Mich trifft der Schlag (4) – Nachtmahr unterm Kreuz


Zwölf Quadratmeter
Himmel habe ich von meinem Krankenbett vor Augen. Er ist durch zwei Fensterkreuze gegliedert. In der Nacht wirft das mittlere schmale Fensterelement durch den Vorhangspalt ein dickes Kreuz aus Licht an die Zimmerdecke. Das kann kein Zufall sein. Das Krankenhaus ist in evangelischer Trägerschaft. Was gläubigen Christen ein Trost sein mag, wird mir zum Alpdruck.

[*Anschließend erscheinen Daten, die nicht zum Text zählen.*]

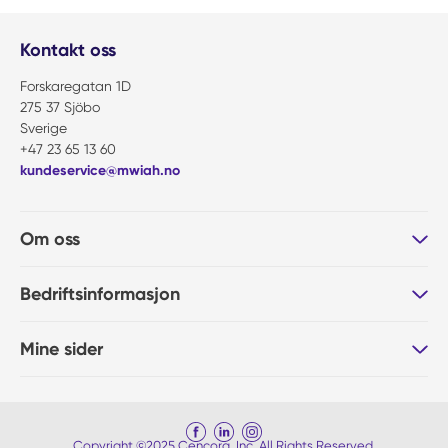
Kontakt oss
Forskaregatan 1D
275 37 Sjöbo
Sverige
+47 23 65 13 60
kundeservice@mwiah.no
Om oss
Bedriftsinformasjon
Mine sider
Copyright ©2025 Cencora, Inc. All Rights Reserved.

Ich wälze mich unterm Kreuz hin und her, und jedes Mal wenn ich unvorsichtig zur Zimmerdecke blinzle, wird eine weitere heidnische Identität von mir erzeugt und fällt auf mich zurück.

Als der Morgen herandämmert, lastet die fünffache Erdschwerkraft auf mir. Fünf G drücken mich in die viel zu weiche Matratze, die sich perfider Weise wie Sumpf an mir festsaugt, so dass ich mich kaum noch rühren kann. Aber gleich, sobald die Lampe vor meinem Fenster verlischt und mit ihr das Kreuz an der Zimmerdecke, werde ich mir vom „frühen Frühdienst“ (ja, den gibt’s) aufhelfen lassen, damit ich in der Morgendämmerung umherstreifen und meine Zähne in weiche Hälse schlagen kann, Hehehehe! Ich lechze! Aber ach, wie mich der Gedanke mit dem nächtlichen Alp versöhnt, wie ich von zarten weißen Hälsen und elegant geschwungenen Nackenlinien schöner Frauen träume, fällt mir ein, ich bin ja gar kein Vampir, sondern beinah das Gegenteil, nämlich Vegetarier. Vertan! Und gerade noch rechtzeitig gemerkt, bevor ich mich unbeliebt mache. Also werde ich später nur in Frühstücksbrötchen beißen. Derweil fallen die heidnischen Identitäten von mir ab. Die Waage draußen zeigt: Ich bin drei Kilogramm leichter als zuvor. Um mich auf die Waage stellen zu können, muss ich eine ganze Phalanx von Rollatoren beiseite räumen, die hier nächtens geparkt ist. Dabei verliere ich beinah das Gleichgewicht. Das wäre es noch, dass ich mir an einer Übermacht von Rollatoren den Hals breche, nur weil ich in Zahlen wissen will, wie viel von mir noch da ist.

Dafür sollten sich Eisenbahnerfrauen interessieren: Killer-Rollatoren – Foto: Trithemius

Die Wahrheit ist: Mein Bettnachbar hat in der Nacht fürchterlich geschnarcht. Daher meine Aggressionen nah am Blutrausch. Er ist ein pensionierter Eisenbahner und bei Tag recht umgänglich. Oft bummele ich mit ihm übers Klinikgelände und fotografiere die alten Gebäudeteile in aufwändiger Backsteingotik und unseren Klinikalltag. Als ich meinem Bettnachbarn anbiete, ihm einige Fotos zu schicken, sagt er: „Ach, nein, das interessiert meine Frau nicht.“ Na sowas! Ich bin sicher, unsere Welt wäre um einiges besser, wenn Eisenbahner eigene Interessen hätten und Ehefrauen von pensionierten Eisenbahnern sich mehr für meine Fotos interessieren würden, wenngleich ich zugeben muss: Es gibt schönere Fotos. Aber woher will sie das wissen?